If you make a Good first impression on a woman, you have a 90% chance of ever getting with her at that point (10% of women for whatever reason will be unreachable for most men at any point – she might like women herself etc). If you make a bad first impression your chances with her reduce drastically to just 20%. This means that to make her attracted to you after the first 3 minutes of meeting her will be incredibly difficult if her first impressions of you were bad. It’s the difference between climbing a mountain and using a helicopter to fly up one. Good first impressions means you’re on your way to the top in the helicopter, bad first impressions means you have a difficult climb to success. No helicopters for you? Honestly, I can't stress this enough - always try to look your best.

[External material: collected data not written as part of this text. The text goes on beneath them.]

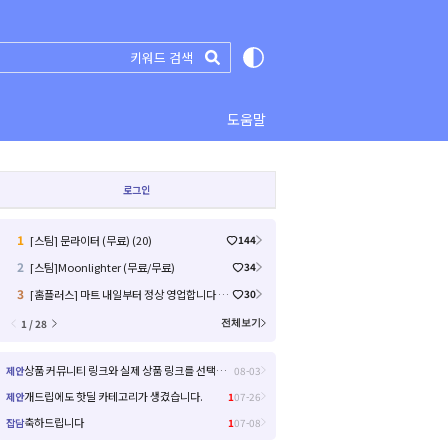
도움말
로그인
1
[스팀] 문라이터 (무료) (20)
144
2
[스팀]Moonlighter (무료/무료)
34
3
[홈플러스] 마트 내일부터 정상 영업합니다 / 익스프레스 금주 전단 (46)
30
1 / 28
전체보기
상품 커뮤니티 링크와 실제 상품 링크를 선택해서 들어갈 수 있으면 좋을거 같아요!
제안
08-03
개드립에도 핫딜 카테고리가 생겼습니다.
제안
1
07-26
축하드립니다
잡담
1
07-08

Here 5 S’s of first impressions. Shave. Shower. Style. Smell. Shoes. Remember these 5 S’s and always take care of them before you go out. Why are shoes the number 5 S? Your shoes are the first thing a woman really notices about your clothing and hence your appearance. Make sure your shoes are clean and fashionable. What you wear is very important. I could try to recommend a certain look but as with all things fashionable by the time you read this it may have changed. Get the latest FHM magazine or other fashionable man's magazine's and imitate the styles you see there. Most women don't really care what labels you are wearing as long as you look good so you don't have to spend too much money on clothing.

Many guys that dress better usually comment on how strange they feel wearing clothes they are uncomfortable in, but nine times out of 10 they start to feel natural and even confident wearing their new wardrobe within days. Make sure you smell good. Again this is extremely important. Remember how you feel when a woman walks by you and she smells so good - you feel an instant attraction even though you don't know her - well, that's how women feel too. Wear a good quality cologne, but don't spray too much. One squirt on both sides of the neck, and one squirt on both wrists - maximum. You don't want to smell too overpowering. I recommend Cool Water by Davidoff or John Paul Gautier for Men (often called JPG love juice because women love it) if they don’t sell it where you are try to order some from abroad, this stuff is great!

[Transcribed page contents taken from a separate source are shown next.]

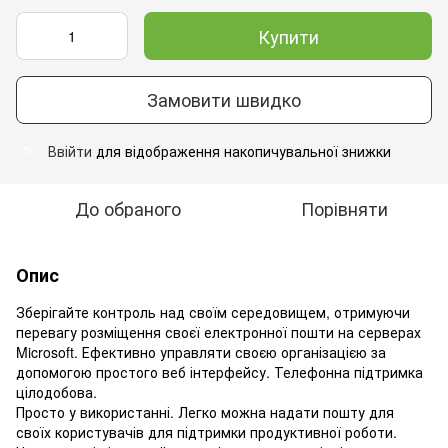
Купити
Замовити швидко
Ввійти
для відображення накопичувальної знижки
%
До обраного
Порівняти
Опис
Зберігайте контроль над своїм середовищем, отримуючи
перевагу розміщення своєї електронної пошти на серверах
Microsoft. Ефективно управляти своєю організацією за
допомогою простого веб інтерфейсу. Телефонна підтримка
цілодобова.
Просто у використанні. Легко можна надати пошту для
своїх користувачів для підтримки продуктивної роботи.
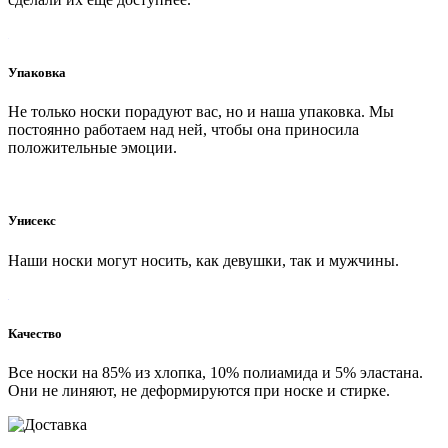
Упаковка
Не только носки порадуют вас, но и наша упаковка. Мы
постоянно работаем над ней, чтобы она приносила
положительные эмоции.
Унисекс
Наши носки могут носить, как девушки, так и мужчины.
Качество
Все носки на 85% из хлопка, 10% полиамида и 5% эластана.
Они не линяют, не деформируются при носке и стирке.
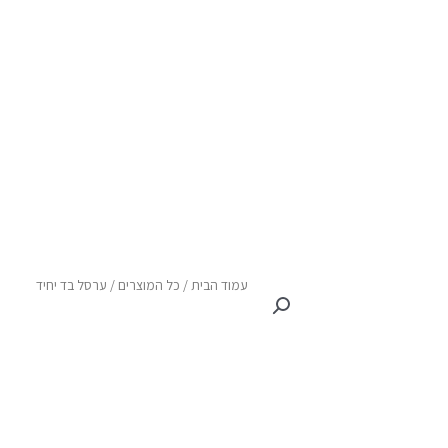
עמוד הבית
/
כל המוצרים
/ ערסל בד יחיד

By the time you have slowly evolved from your old self to the new one I recommend that you go to a bar decked out in your new outfit and shoes, hair combed and smelling nice, and sit at the bar counter and order a drink. Small piece of advice- sit near the toilets because the girls will need to use them as well. Once some sort of eye contact has been made she will make that trip to the loo just so she can pass you. It's a good thing you're wearing some great smelling cologne huh? This may even be a conversational piece for here. Hopefully she might ask you what sort it is and that's your chance to connect with her and try to at least get her number.

Bar advice. You will like the new you once the chicks are throwing themselves at you. Sir Winston Churchill once said " Clothes make the man".